▶ Exercise directions
Copy every entry below exactly, and keep out the pictures.

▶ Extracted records

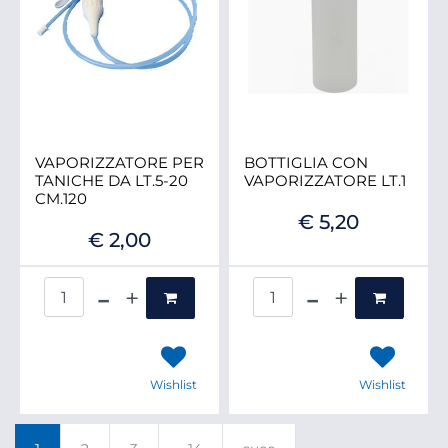
VAPORIZZATORE PER
BOTTIGLIA CON
TANICHE DA LT.5-20
VAPORIZZATORE LT.1
CM.120
€ 5,20
€ 2,00
Quantità
Quantità
Wishlist
Wishlist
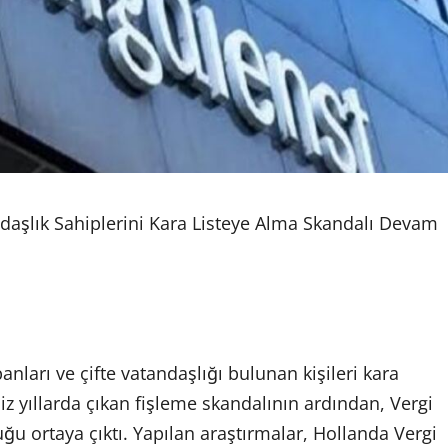
ndaşlık Sahiplerini Kara Listeye Alma Skandalı Devam
nları ve çifte vatandaşlığı bulunan kişileri kara
 yıllarda çıkan fişleme skandalının ardından, Vergi
uğu ortaya çıktı. Yapılan araştırmalar, Hollanda Vergi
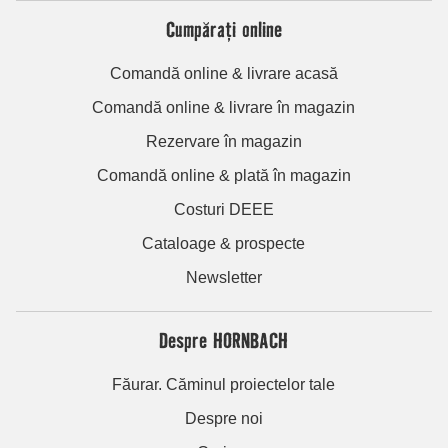
Cumpărați online
Comandă online & livrare acasă
Comandă online & livrare în magazin
Rezervare în magazin
Comandă online & plată în magazin
Costuri DEEE
Cataloage & prospecte
Newsletter
Despre HORNBACH
Făurar. Căminul proiectelor tale
Despre noi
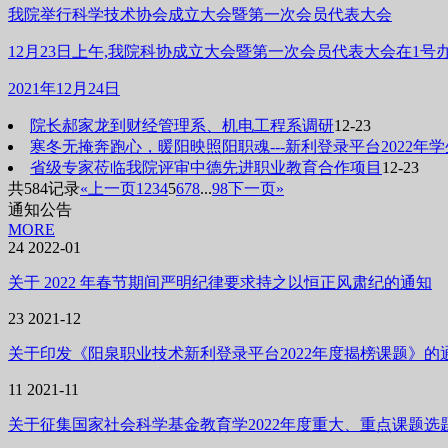
我院举行科学技术协会成立大会暨第一次会员代表大会
12月23日上午,我院科协成立大会暨第一次会员代表大会在1
2021年12月24日
院长郝家龙到财经管理系、机电工程系调研
12-23
寒冬无掩奔跑心，暖阳映照阳职魂---新利登录平台2022年
省级专家莅临我院评审中德先进职业教育合作项目
12-23
共584记录
«上一页
1
2
3
4
5
6
7
8
...
98
下一页»
通知公告
MORE
24
2022-01
关于 2022 年春节期间严明纪律要求持之以恒正风肃纪的通知
23
2021-12
关于印发《阳泉职业技术新利登录平台2022年度揭榜课题》的
11
2021-11
关于征集国家社会科学基金教育学2022年度重大、重点课题选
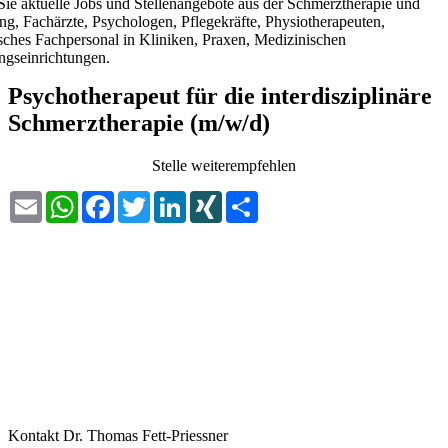
Sie aktuelle Jobs und Stellenangebote aus der Schmerztherapie und
ng, Fachärzte, Psychologen, Pflegekräfte, Physiotherapeuten,
sches Fachpersonal in Kliniken, Praxen, Medizinischen
gseinrichtungen.
Psychotherapeut für die interdisziplinäre
Schmerztherapie (m/w/d)
Stelle weiterempfehlen
Email
WhatsApp
Facebook
Twitter
LinkedIn
XING
Share
Kontakt
Dr. Thomas Fett-Priessner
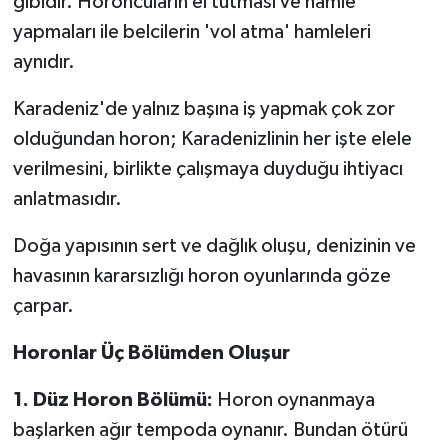
gibidir. Horoncuların el tutması ve hamle
yapmaları ile belcilerin 'vol atma' hamleleri
aynıdır.
Karadeniz'de yalnız başına iş yapmak çok zor
olduğundan horon; Karadenizlinin her işte elele
verilmesini, birlikte çalışmaya duyduğu ihtiyacı
anlatmasıdır.
Doğa yapısının sert ve dağlık oluşu, denizinin ve
havasının kararsızlığı horon oyunlarında göze
çarpar.
Horonlar Üç Bölümden Oluşur
1. Düz Horon Bölümü:
Horon oynanmaya
başlarken ağır tempoda oynanır. Bundan ötürü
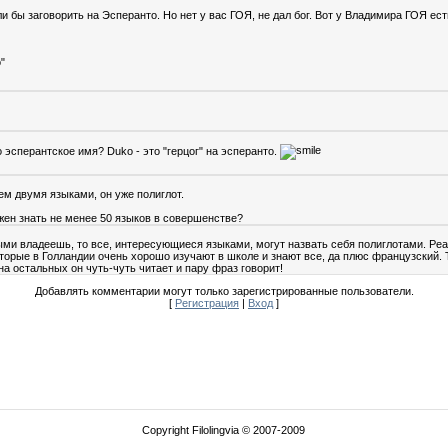
и бы заговорить на Эсперанто. Но нет у вас ГОЯ, не дал бог. Вот у Владимира ГОЯ есть
"
о эсперантское имя? Duko - это "герцог" на эсперанто.
ем двумя языками, он уже полиглот.
жен знать не менее 50 языков в совершенстве?
ыми владеешь, то все, интересующиеся языками, могут назвать себя полиглотами. Реа
оторые в Голландии очень хорошо изучают в школе и знают все, да плюс французский. Т
 на остальных он чуть-чуть читает и пару фраз говорит!
Добавлять комментарии могут только зарегистрированные пользователи.
[
Регистрация
|
Вход
]
Copyright Filolingvia © 2007-2009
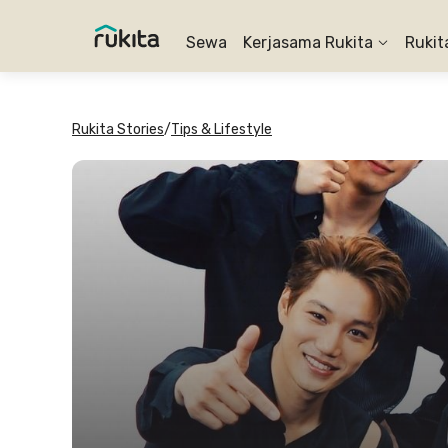
Sewa
Kerjasama Rukita
Rukit
Rukita Stories
/
Tips & Lifestyle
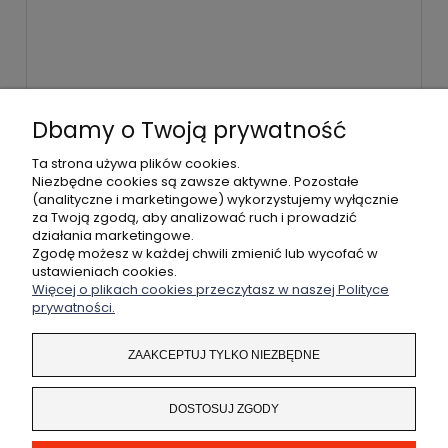
WYŚLIJ
Dbamy o Twoją prywatność
Ta strona używa plików cookies.
Niezbędne cookies są zawsze aktywne. Pozostałe
(analityczne i marketingowe) wykorzystujemy wyłącznie
POMOC
za Twoją zgodą, aby analizować ruch i prowadzić
działania marketingowe.
MOJE KONTO
Zgodę możesz w każdej chwili zmienić lub wycofać w
ustawieniach cookies.
Więcej o plikach cookies przeczytasz w naszej Polityce
PŁATNOŚCI I DOSTAWA
prywatności.
INFORMACJE
ZAAKCEPTUJ TYLKO NIEZBĘDNE
O NAS
DOSTOSUJ ZGODY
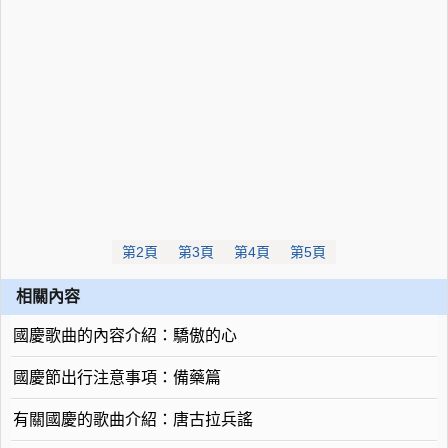
第2頁
第3頁
第4頁
第5頁
相關內容
國慶歌曲的內容介紹：驕傲的心
國慶節出行注意事項：備藥篇
有關國慶的歌曲介紹：唐古拉兵謠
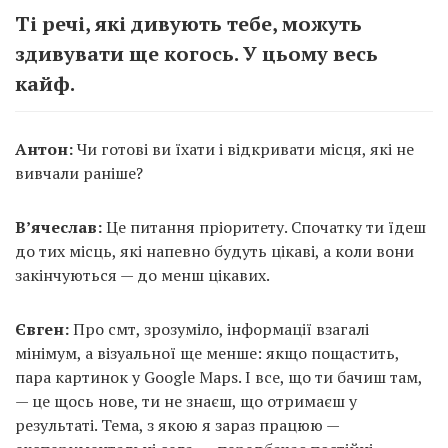
Ті речі, які дивують тебе, можуть
здивувати ще когось. У цьому весь
кайф.
Антон:
Чи готові ви їхати і відкривати місця, які не
вивчали раніше?
В’ячеслав:
Це питання пріоритету. Спочатку ти їдеш
до тих місць, які напевно будуть цікаві, а коли вони
закінчуються — до менш цікавих.
Євген:
Про смт, зрозуміло, інформації взагалі
мінімум, а візуальної ще менше: якщо пощастить,
пара картинок у Google Maps. І все, що ти бачиш там,
— це щось нове, ти не знаєш, що отримаєш у
результаті. Тема, з якою я зараз працюю —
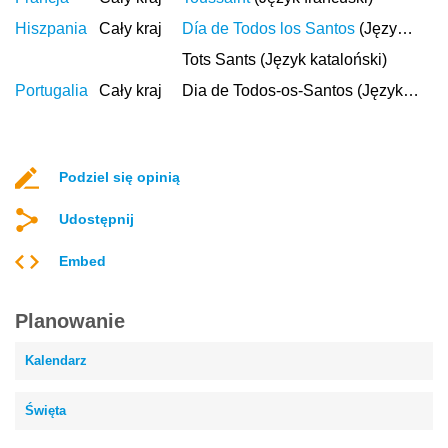
Hiszpania
Cały kraj
Día de Todos los Santos
(Język hiszpański)
Tots Sants (Język kataloński)
Portugalia
Cały kraj
Dia de Todos-os-Santos (Język portugalski)
Podziel się opinią
Udostępnij
Embed
Planowanie
Kalendarz
Święta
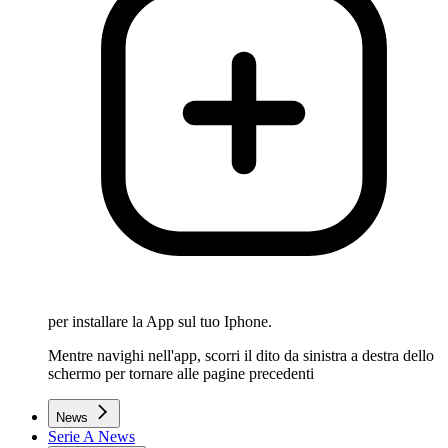
per installare la App sul tuo Iphone.
Mentre navighi nell'app, scorri il dito da sinistra a destra dello
schermo per tornare alle pagine precedenti
News
Serie A News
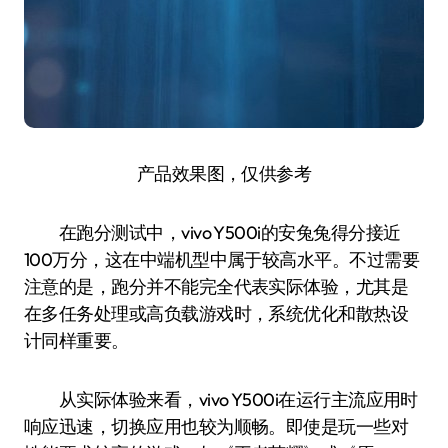
产品效果图，仅供参考
在跑分测试中，vivo Y500i的安兔兔得分接近
100万分，这在中端机型中属于较高水平。不过需要
注意的是，跑分并不能完全代表实际体验，尤其是
在多任务处理或高负载游戏时，系统优化和散热设
计同样重要。
从实际体验来看，vivo Y500i在运行主流应用时
响应迅速，切换应用也较为顺畅。即使是玩一些对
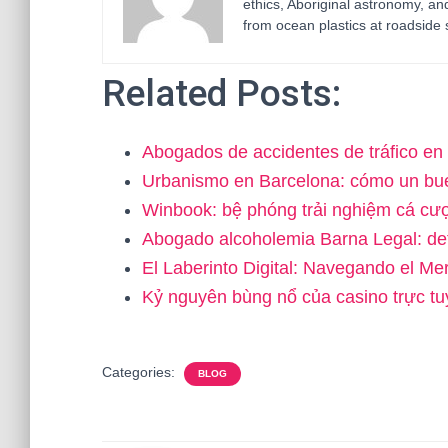
ethics, Aboriginal astronomy, an
from ocean plastics at roadside 
Related Posts:
Abogados de accidentes de tráfico e
Urbanismo en Barcelona: cómo un b
Winbook: bệ phóng trải nghiệm cá c
Abogado alcoholemia Barna Legal: d
El Laberinto Digital: Navegando el M
Kỷ nguyên bùng nổ của casino trực t
Categories:
BLOG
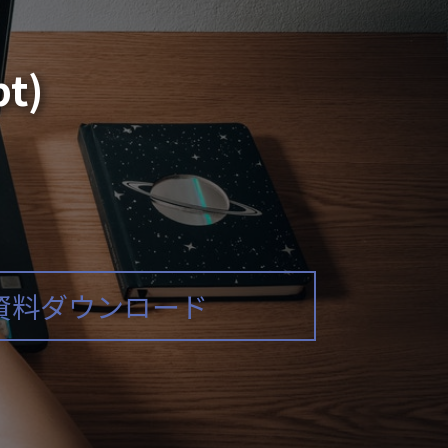
t)
資料ダウンロード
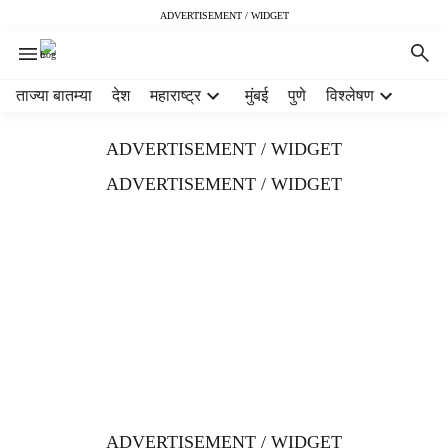
ADVERTISEMENT / WIDGET
H
ताज्या बातम्या
देश
महाराष्ट्र
मुंबई
पुणे
विश्लेषण
e
a
ADVERTISEMENT / WIDGET
d
e
ADVERTISEMENT / WIDGET
r
m
e
n
u
i
t
e
m
s
ADVERTISEMENT / WIDGET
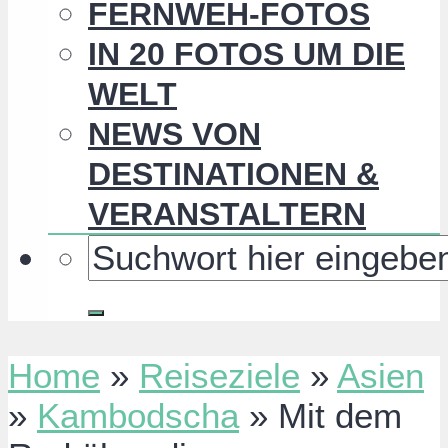
FERNWEH-FOTOS
IN 20 FOTOS UM DIE
WELT
NEWS VON
DESTINATIONEN &
VERANSTALTERN
Home
»
Reiseziele
»
Asien
»
Kambodscha
»
Mit dem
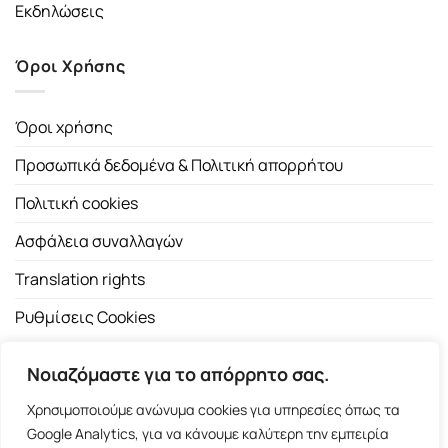
Εκδηλώσεις
Όροι Χρήσης
Όροι χρήσης
Προσωπικά δεδομένα & Πολιτική απορρήτου
Πολιτική cookies
Ασφάλεια συναλλαγών
Translation rights
Ρυθμίσεις Cookies
Νοιαζόμαστε για το απόρρητο σας.
Χρησιμοποιούμε ανώνυμα cookies για υπηρεσίες όπως τα
Google Analytics, για να κάνουμε καλύτερη την εμπειρία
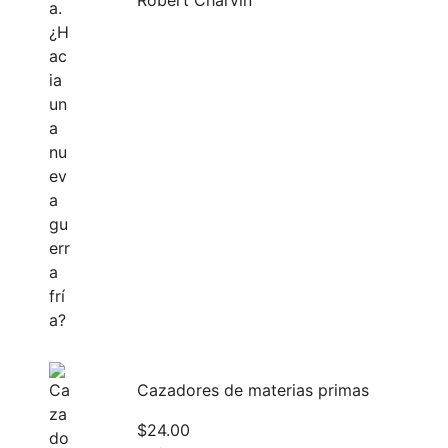
Robert Charvin
Cazadores de materias primas
$
24.00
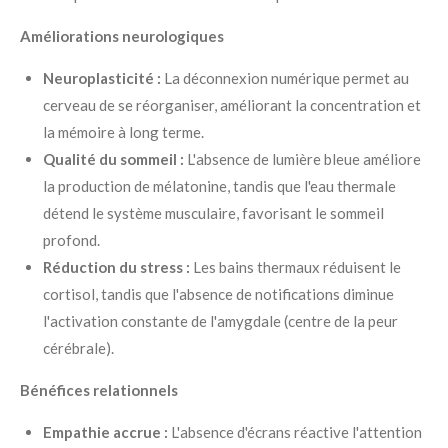
Améliorations neurologiques
Neuroplasticité :
La déconnexion numérique permet au
cerveau de se réorganiser, améliorant la concentration et
la mémoire à long terme.
Qualité du sommeil :
L'absence de lumière bleue améliore
la production de mélatonine, tandis que l'eau thermale
détend le système musculaire, favorisant le sommeil
profond.
Réduction du stress :
Les bains thermaux réduisent le
cortisol, tandis que l'absence de notifications diminue
l'activation constante de l'amygdale (centre de la peur
cérébrale).
Bénéfices relationnels
Empathie accrue :
L'absence d'écrans réactive l'attention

▶ Result for this exercise
VAPORIZZATORE PER
BOTTIGLIA CON
TANICHE DA LT.5-20
VAPORIZZATORE LT.1
CM.120
€ 5,20
€ 2,00
Quantità
Quantità
Wishlist
Wishlist
ndaşlık Sahiplerini Kara Listeye Alma Skandalı Devam
nları ve çifte vatandaşlığı bulunan kişileri kara
 yıllarda çıkan fişleme skandalının ardından, Vergi
uğu ortaya çıktı. Yapılan araştırmalar, Hollanda Vergi
Cumpărați online
Comandă online & livrare acasă
Comandă online & livrare în magazin
Rezervare în magazin
Comandă online & plată în magazin
Costuri DEEE
Cataloage & prospecte
Newsletter
Despre HORNBACH
Făurar. Căminul proiectelor tale
Despre noi
我院举行科学技术协会成立大会暨第一次会员代表大会
12月23日上午,我院科协成立大会暨第一次会员代表大会在1
2021年12月24日
院长郝家龙到财经管理系、机电工程系调研
12-23
寒冬无掩奔跑心，暖阳映照阳职魂---新利登录平台2022年
省级专家莅临我院评审中德先进职业教育合作项目
12-23
共584记录
«上一页
1
2
3
4
5
6
7
8
...
98
下一页»
通知公告
MORE
24
2022-01
关于 2022 年春节期间严明纪律要求持之以恒正风肃纪的通知
23
2021-12
关于印发《阳泉职业技术新利登录平台2022年度揭榜课题》的
11
2021-11
关于征集国家社会科学基金教育学2022年度重大、重点课题选
Sie aktuelle Jobs und Stellenangebote aus der Schmerztherapie und
ng, Fachärzte, Psychologen, Pflegekräfte, Physiotherapeuten,
sches Fachpersonal in Kliniken, Praxen, Medizinischen
gseinrichtungen.
Psychotherapeut für die interdisziplinäre
Schmerztherapie (m/w/d)
Stelle weiterempfehlen
Email
WhatsApp
Facebook
Twitter
LinkedIn
XING
Share
Kontakt
Dr. Thomas Fett-Priessner
gibidir. Horoncuların el tutması ve hamle
yapmaları ile belcilerin 'vol atma' hamleleri
aynıdır.
Karadeniz'de yalnız başına iş yapmak çok zor
olduğundan horon; Karadenizlinin her işte elele
verilmesini, birlikte çalışmaya duyduğu ihtiyacı
anlatmasıdır.
Doğa yapısının sert ve dağlık oluşu, denizinin ve
havasının kararsızlığı horon oyunlarında göze
çarpar.
Horonlar Üç Bölümden Oluşur
1. Düz Horon Bölümü:
Horon oynanmaya
başlarken ağır tempoda oynanır. Bundan ötürü
и бы заговорить на Эсперанто. Но нет у вас ГОЯ, не дал бог. Вот у Владимира ГОЯ есть
"
о эсперантское имя? Duko - это "герцог" на эсперанто.
ем двумя языками, он уже полиглот.
жен знать не менее 50 языков в совершенстве?
ыми владеешь, то все, интересующиеся языками, могут назвать себя полиглотами. Реа
оторые в Голландии очень хорошо изучают в школе и знают все, да плюс французский. Т
 на остальных он чуть-чуть читает и пару фраз говорит!
Добавлять комментарии могут только зарегистрированные пользователи.
[
Регистрация
|
Вход
]
Copyright Filolingvia © 2007-2009
Sewa
Kerjasama Rukita
Rukit
Rukita Stories
/
Tips & Lifestyle
WYŚLIJ
Dbamy o Twoją prywatność
Ta strona używa plików cookies.
Niezbędne cookies są zawsze aktywne. Pozostałe
(analityczne i marketingowe) wykorzystujemy wyłącznie
POMOC
za Twoją zgodą, aby analizować ruch i prowadzić
działania marketingowe.
MOJE KONTO
Zgodę możesz w każdej chwili zmienić lub wycofać w
ustawieniach cookies.
Więcej o plikach cookies przeczytasz w naszej Polityce
PŁATNOŚCI I DOSTAWA
prywatności.
INFORMACJE
ZAAKCEPTUJ TYLKO NIEZBĘDNE
O NAS
DOSTOSUJ ZGODY
第2頁
第3頁
第4頁
第5頁
相關內容
國慶歌曲的內容介紹：驕傲的心
國慶節出行注意事項：備藥篇
有關國慶的歌曲介紹：唐古拉兵謠
Ті речі, які дивують тебе, можуть
здивувати ще когось. У цьому весь
кайф.
Антон:
Чи готові ви їхати і відкривати місця, які не
вивчали раніше?
В’ячеслав:
Це питання пріоритету. Спочатку ти їдеш
до тих місць, які напевно будуть цікаві, а коли вони
закінчуються — до менш цікавих.
Євген:
Про смт, зрозуміло, інформації взагалі
мінімум, а візуальної ще менше: якщо пощастить,
пара картинок у Google Maps. І все, що ти бачиш там,
— це щось нове, ти не знаєш, що отримаєш у
результаті. Тема, з якою я зараз працюю —
Hiszpania
Cały kraj
Día de Todos los Santos
(Język hiszpański)
Tots Sants (Język kataloński)
Portugalia
Cały kraj
Dia de Todos-os-Santos (Język portugalski)
Podziel się opinią
Udostępnij
Embed
Planowanie
Kalendarz
Święta
per installare la App sul tuo Iphone.
Mentre navighi nell'app, scorri il dito da sinistra a destra dello
schermo per tornare alle pagine precedenti
News
Serie A News
产品效果图，仅供参考
在跑分测试中，vivo Y500i的安兔兔得分接近
100万分，这在中端机型中属于较高水平。不过需要
注意的是，跑分并不能完全代表实际体验，尤其是
在多任务处理或高负载游戏时，系统优化和散热设
计同样重要。
从实际体验来看，vivo Y500i在运行主流应用时
响应迅速，切换应用也较为顺畅。即使是玩一些对
ethics, Aboriginal astronomy, an
from ocean plastics at roadside 
Related Posts:
Abogados de accidentes de tráfico e
Urbanismo en Barcelona: cómo un b
Winbook: bệ phóng trải nghiệm cá c
Abogado alcoholemia Barna Legal: d
El Laberinto Digital: Navegando el M
Kỷ nguyên bùng nổ của casino trực t
Categories:
BLOG
t)
資料ダウンロード
ADVERTISEMENT / WIDGET
H
ताज्या बातम्या
देश
महाराष्ट्र
मुंबई
पुणे
विश्लेषण
e
a
ADVERTISEMENT / WIDGET
d
e
ADVERTISEMENT / WIDGET
r
m
e
n
u
i
t
e
m
s
ADVERTISEMENT / WIDGET
FERNWEH-FOTOS
IN 20 FOTOS UM DIE
WELT
NEWS VON
DESTINATIONEN &
VERANSTALTERN
Home
»
Reiseziele
»
Asien
»
Kambodscha
»
Mit dem
Εκδηλώσεις
Όροι Χρήσης
Όροι χρήσης
Προσωπικά δεδομένα & Πολιτική απορρήτου
Πολιτική cookies
Ασφάλεια συναλλαγών
Translation rights
Ρυθμίσεις Cookies
Νοιαζόμαστε για το απόρρητο σας.
Χρησιμοποιούμε ανώνυμα cookies για υπηρεσίες όπως τα
Google Analytics, για να κάνουμε καλύτερη την εμπειρία
Robert Charvin
Cazadores de materias primas
$
24.00
Améliorations neurologiques
Neuroplasticité :
La déconnexion numérique permet au
cerveau de se réorganiser, améliorant la concentration et
la mémoire à long terme.
Qualité du sommeil :
L'absence de lumière bleue améliore
la production de mélatonine, tandis que l'eau thermale
détend le système musculaire, favorisant le sommeil
profond.
Réduction du stress :
Les bains thermaux réduisent le
cortisol, tandis que l'absence de notifications diminue
l'activation constante de l'amygdale (centre de la peur
cérébrale).
Bénéfices relationnels
Empathie accrue :
L'absence d'écrans réactive l'attention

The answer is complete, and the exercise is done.